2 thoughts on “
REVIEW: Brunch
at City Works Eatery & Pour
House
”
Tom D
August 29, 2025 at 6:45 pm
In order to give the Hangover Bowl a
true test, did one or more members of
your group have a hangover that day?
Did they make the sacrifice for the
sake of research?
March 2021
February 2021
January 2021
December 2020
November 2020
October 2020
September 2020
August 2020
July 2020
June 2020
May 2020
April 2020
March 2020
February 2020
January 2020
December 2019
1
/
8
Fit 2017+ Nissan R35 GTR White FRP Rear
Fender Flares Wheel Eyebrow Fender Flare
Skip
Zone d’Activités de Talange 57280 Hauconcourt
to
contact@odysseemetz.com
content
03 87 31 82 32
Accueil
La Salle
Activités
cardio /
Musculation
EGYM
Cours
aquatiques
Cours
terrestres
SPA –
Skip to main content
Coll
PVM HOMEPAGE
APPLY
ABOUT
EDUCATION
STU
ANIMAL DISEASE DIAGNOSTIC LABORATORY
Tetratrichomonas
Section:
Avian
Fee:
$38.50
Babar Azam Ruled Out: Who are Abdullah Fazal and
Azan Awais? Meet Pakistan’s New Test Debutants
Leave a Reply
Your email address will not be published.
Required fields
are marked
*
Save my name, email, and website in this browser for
....
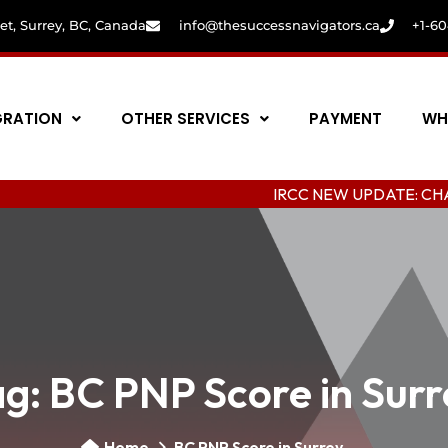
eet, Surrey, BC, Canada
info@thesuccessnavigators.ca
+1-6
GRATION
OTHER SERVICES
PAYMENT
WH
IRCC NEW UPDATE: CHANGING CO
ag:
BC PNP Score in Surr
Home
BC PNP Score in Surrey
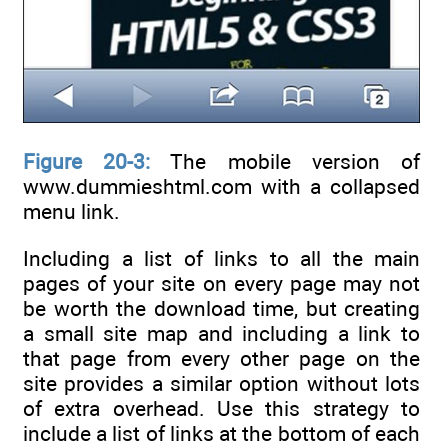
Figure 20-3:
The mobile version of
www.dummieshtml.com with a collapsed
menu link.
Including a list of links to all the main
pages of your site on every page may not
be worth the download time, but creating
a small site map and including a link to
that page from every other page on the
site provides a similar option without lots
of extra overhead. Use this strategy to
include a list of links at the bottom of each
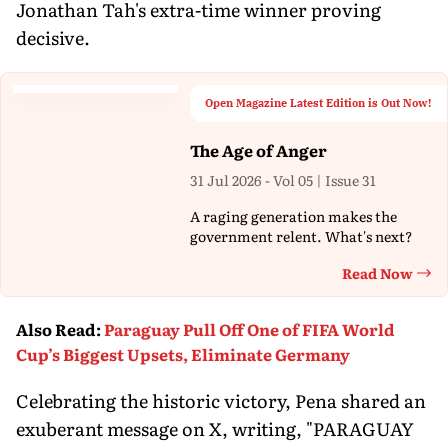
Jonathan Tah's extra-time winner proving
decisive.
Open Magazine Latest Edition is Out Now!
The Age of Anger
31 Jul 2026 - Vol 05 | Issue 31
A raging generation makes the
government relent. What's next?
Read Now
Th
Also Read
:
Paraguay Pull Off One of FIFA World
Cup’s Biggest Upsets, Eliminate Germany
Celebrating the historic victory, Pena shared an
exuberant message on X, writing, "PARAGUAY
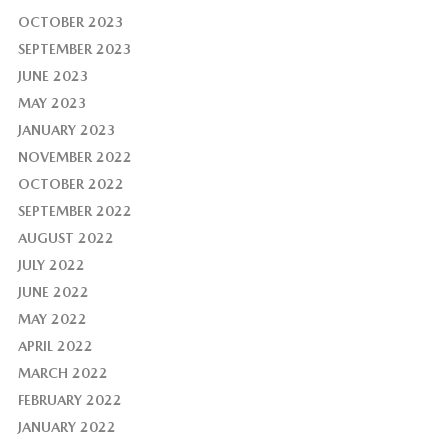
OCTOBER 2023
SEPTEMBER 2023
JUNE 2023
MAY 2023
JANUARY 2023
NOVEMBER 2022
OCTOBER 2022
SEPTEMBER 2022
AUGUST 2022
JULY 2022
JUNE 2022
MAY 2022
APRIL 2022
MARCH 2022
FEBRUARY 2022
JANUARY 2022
....
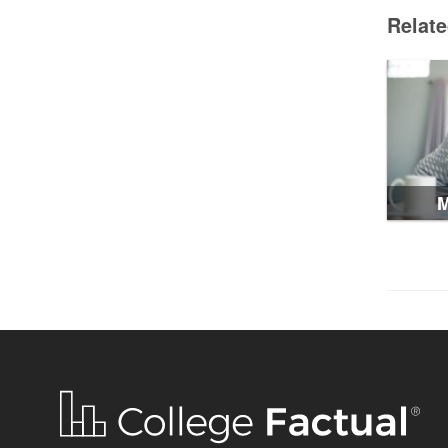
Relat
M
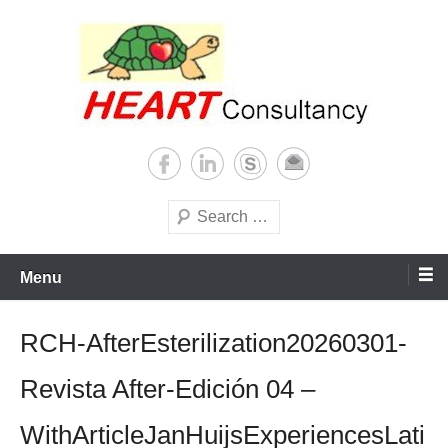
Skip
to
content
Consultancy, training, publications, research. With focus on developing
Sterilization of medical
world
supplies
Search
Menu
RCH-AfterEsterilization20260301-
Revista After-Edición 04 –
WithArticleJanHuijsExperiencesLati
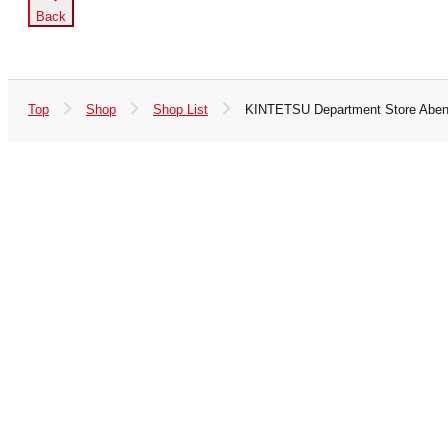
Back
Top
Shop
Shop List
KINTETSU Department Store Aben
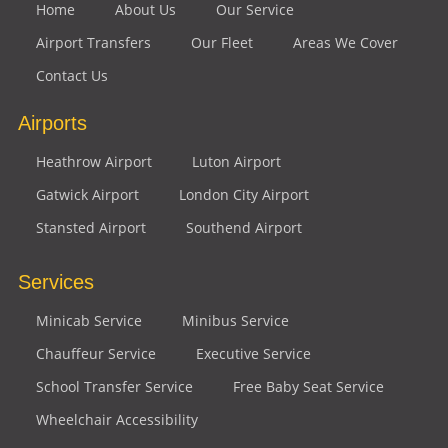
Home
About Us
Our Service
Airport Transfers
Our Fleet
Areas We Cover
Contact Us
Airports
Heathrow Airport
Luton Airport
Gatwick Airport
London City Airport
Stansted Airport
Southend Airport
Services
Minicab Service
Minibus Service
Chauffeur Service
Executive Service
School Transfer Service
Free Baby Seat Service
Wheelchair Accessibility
....
**Your objective**
Out of the data above, transcribe exactly and only the lines starting with the line that has "2 thoughts on" and going on through the line that has "September 2020", both included.

**Response to the task**
2 thoughts on “
REVIEW: Brunch
at City Works Eatery & Pour
House
”
Tom D
August 29, 2025 at 6:45 pm
In order to give the Hangover Bowl a
true test, did one or more members of
your group have a hangover that day?
Did they make the sacrifice for the
sake of research?
March 2021
February 2021
January 2021
December 2020
November 2020
October 2020
September 2020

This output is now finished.